International Tiger Day 2017: A High Price For Entertainment
You can take a photo with a tiger cub for around $100.00.
What happens to that cub when it is no longer a profitable prop?
Tigers are used for entertainment all over the world: whether in movies, circuses, or as props for photo opportunities, these tigers are being exploited for money under the guise of conservation and education. It is important to understand that facilities allowing contact with cubs are breeding for this practice. They are NOT protecting or conserving the species.
In the wild, a female tiger would give birth to a litter of cubs every 2-4 years, with the cubs staying with their mother for around 2 years. Facilities that allow cub petting will breed a female tiger several times every year and continually take her babies from her at a very early age – sometimes mere days after birth – so patrons can pay to take photos with the young cubs.
Facilities that are in the business of cub petting or offering photos with tigers often give the cubs sedatives to make them less active.
It is a common practice to de-claw and de-fang cubs to ensure they cannot injure patrons.
It’s easy to understand why people want to hold and cuddle these beautiful wild cats, but the joy of this experience quickly turns to dismay when you know what life is like for these cubs.
Bad For Cubs
Cubs are taken from their mothers within days of their birth so the mother will go back into heat to produce more cubs.
- Cubs can be used as props for photo opportunities and cub petting for only 4 weeks – between 8-12 weeks old.
Once they are too old to be handled, many cubs are sold into the black market for their parts, the pet trade, or are killed.
Cubs used in these businesses are rarely given the appropriate diet which leads to health problems as they grow older.
What Is A True Sanctuary?
Businesses that use cubs as props often say that they operate a sanctuary where the cubs will go as they grow up, but that is not the truth.
- Sanctuaries do not breed animals.
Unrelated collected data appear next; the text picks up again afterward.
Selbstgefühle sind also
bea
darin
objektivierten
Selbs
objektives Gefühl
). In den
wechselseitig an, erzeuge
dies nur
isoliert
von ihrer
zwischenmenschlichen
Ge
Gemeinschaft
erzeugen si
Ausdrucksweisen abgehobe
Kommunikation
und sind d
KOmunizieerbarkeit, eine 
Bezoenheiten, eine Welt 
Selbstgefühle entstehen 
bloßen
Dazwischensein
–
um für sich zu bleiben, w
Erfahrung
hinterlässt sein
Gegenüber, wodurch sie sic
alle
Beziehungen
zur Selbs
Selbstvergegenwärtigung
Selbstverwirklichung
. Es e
Breeding animals outside of Species Survival Plans or Population Management Plans is not conservation.
- Sanctuaries do not allow the public to come into contact with any animals. This practice is one that is dangerous to both humans and animals.
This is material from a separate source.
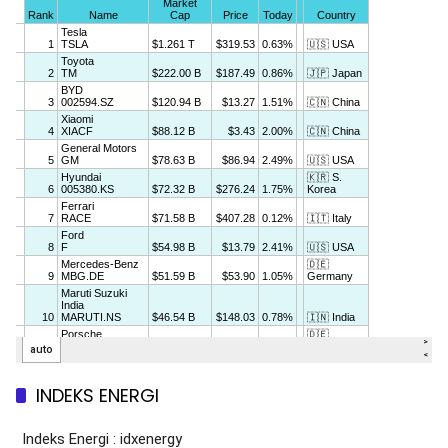
INDEKS ENERGI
- Sanctuaries do not buy, sell, or trade any of their animals or their parts. No money is ever exchanged for animals, or their parts after death, at a true sanctuary.
- Sanctuaries are 501(c)(3) non-profits. A sanctuary works toward its mission, not to make a profit.
Carolina Tiger Rescue is the only federally-defined wild cat sanctuary in North Carolina.
Let Your Values Guide Your Choices
- Avoid facilities that allow cub petting, and those that are breeding outside of Species Survival Plans and Population Management Plans.
- Educate your friends and family about the dangers of cub petting.
- Avoid businesses that exploit animals for profit. Wild animals do not belong in entertainment acts at a fair or circus, nor should they be handled by the public.
- Speak up! Ask questions of business owners who claim they are protecting animals by using them as props.
- If you see abuse at a wild animal exhibition, please report that to the USDA – the agency tasked with overseeing animal care – and to your local animal control office.